Rani Mossi became Sati, and thereby earned the title of maharani. Her soon too earned the title of ‘Maharaja’. After the death of Bakhtawar Singh, territory of Alwar state was divided into two parts. Two-third of the territory with capital at Alwar city was awarded to his nephew Maharaja Viney Singh, and the remaining one-third of the territory consisting of the Parganas of Tijara, Kishangarh, Mandhan, Karnikot and Mundawar – with its capital at Tijara – was awarded to Maharaja Balwant Singh. The jagir of Tijara and Alwar had been given to Alawal Khan, a Khanzada, by Bahlol Lodi of Delhi. The Khanzadas had converted to Islam during Firuz Shah Tughlaq's reign.
Alawal Khan was succeeded by his son Hasan Khan Mewati, who had sided with Ibraham Lodi and Rana Sanga who were vanquished in their battles against Babar, the founder of Mughal dynasty. This was in the years 1525 CE and 1527 CE respectively.
In 1835 CE Balwant Singh started the construction of a Fort-Palace after the name of his mother Moosi Maharani as well as a grand Hawa Mahal. Famous architects and masons from Kabul and Delhi were engaged for its construction. Because of the premature death in 1845 CE – probably from murder, the construction remained incomplete till now when it has been leased to Neemrana Hotels to restore, complete and run it as a heritage hotel.
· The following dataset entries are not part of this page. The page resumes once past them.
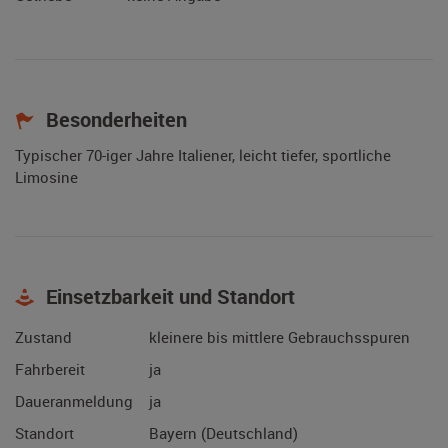
Besonderheiten
Typischer 70-iger Jahre Italiener, leicht tiefer, sportliche
Limosine
Einsetzbarkeit und Standort
Zustand
kleinere bis mittlere Gebrauchsspuren
Fahrbereit
ja
Daueranmeldung
ja
Standort
Bayern (Deutschland)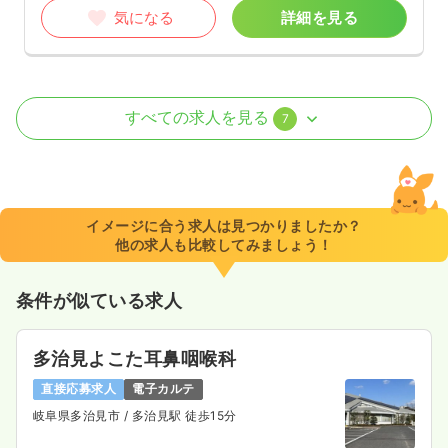
気になる
詳細を見る
外来
療養型病院
正・准看護師
すべての求人を見る
7
日勤のみ（常勤）
17.9〜25.2
給与
万円
/月
賞与3ヶ月
※一例
イメージに合う求人は見つかりましたか？
時間
8:40～17:15
（休憩60分）
他の求人も比較してみましょう！
日祝休み
担当業務未経験可
ブランク可
第二新卒可
月給25万円以上可
条件が似ている求人
気になる
詳細を見る
多治見よこた耳鼻咽喉科
直接応募求人
電子カルテ
透析
療養型病院
正・准看護師
岐阜県多治見市
/ 多治見駅 徒歩15分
Maharaja Balwant Singh was a very kind-hearted and benevolent ruler. He was very popular among the citizens. There were famous artists and poets in his court. Before starting the Fort-Palace complex on the hills, he has laid out gardens and constructed a beautiful palace for himself. He was a lover of elephants and horses. In the absence of a road, the large double pillars of the Rani Mahal and the Mardana Mahal could only have been carried uphill by elephants. Legend has it that his most favourite elephant and a parrot did not accept any food or water at the death of Maharaja and died in mourning.
The Tijara Fort-Palace complex is an unfinished marvel of three structures, built in the Rajput-Afghan style with early colonial influences: the Mardana for the royal men, the Rani Mahal for the maharanis and a pleasure palace on the edge of a plateau, overlooking a water body called the Hawa Mahal, palace of winds.
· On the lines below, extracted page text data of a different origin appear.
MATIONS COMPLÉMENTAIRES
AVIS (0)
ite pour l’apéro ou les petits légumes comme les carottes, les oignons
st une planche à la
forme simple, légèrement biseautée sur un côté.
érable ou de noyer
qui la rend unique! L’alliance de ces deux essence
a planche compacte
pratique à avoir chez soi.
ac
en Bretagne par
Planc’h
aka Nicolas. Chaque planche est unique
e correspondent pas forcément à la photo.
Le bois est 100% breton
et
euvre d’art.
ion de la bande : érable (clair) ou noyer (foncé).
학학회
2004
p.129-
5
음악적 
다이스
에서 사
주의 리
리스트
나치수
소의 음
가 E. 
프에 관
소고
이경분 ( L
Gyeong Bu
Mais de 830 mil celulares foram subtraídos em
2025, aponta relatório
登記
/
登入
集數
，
Maharaja Balwant Singh, born from a ‘common’ mistress, was an illegitimate but flamboyant and charismatic prince. The British encouraged the division of Alwar to strengthen their hold. Their control over much of Rajputana had already been established with a Treaty of Offensive and Defensive Alliance which had been signed in 1818 CE. Consequently, Alwar State was divided between the two step brothers and Balwant Singh set out with one-third of its treasury to create a new architectural wonder at Tijara.
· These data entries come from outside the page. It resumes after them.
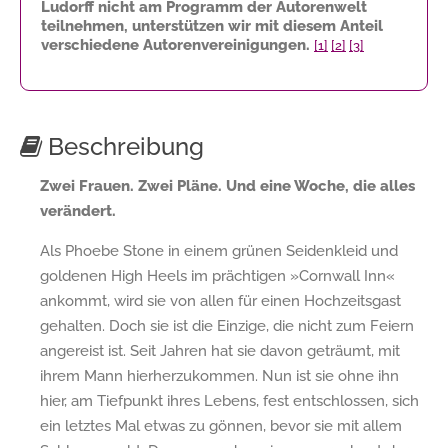
Ludorff nicht am Programm der Autorenwelt
teilnehmen, unterstützen wir mit diesem Anteil
verschiedene Autorenvereinigungen.
[1]
[2]
[3]
Beschreibung
Zwei Frauen. Zwei Pläne. Und eine Woche, die alles
verändert.
Als Phoebe Stone in einem grünen Seidenkleid und
goldenen High Heels im prächtigen »Cornwall Inn«
ankommt, wird sie von allen für einen Hochzeitsgast
gehalten. Doch sie ist die Einzige, die nicht zum Feiern
angereist ist. Seit Jahren hat sie davon geträumt, mit
ihrem Mann hierherzukommen. Nun ist sie ohne ihn
hier, am Tiefpunkt ihres Lebens, fest entschlossen, sich
ein letztes Mal etwas zu gönnen, bevor sie mit allem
Even today, the countryside of Tijara is strewn with important stately cenotaphs resembling those of Lodi Tombs at Delhi as well as the samadhi of Emperor Hem Chandra Vikramaditya who was the last Hindu ruler at Delhi, ruling briefly from 1501 to 1506.
All the wealth, weapons and assets at Tijara were transferred back to the Alwar State after the death of Balwant Singh. His famous 'Indra Viman' chariot, which used to be drawn by four elephants during the Maharaja's procession is now being used during the fair of Jagdishji at Alwar and is drawn by a tractor rather than elephants.
This winter of 2015, a large section of Tijara has opened with its recently-terraced gardens and some of its tall ramparts raised. 21 suites and rooms named after India's leading lady painters who will honour them by evoking their work.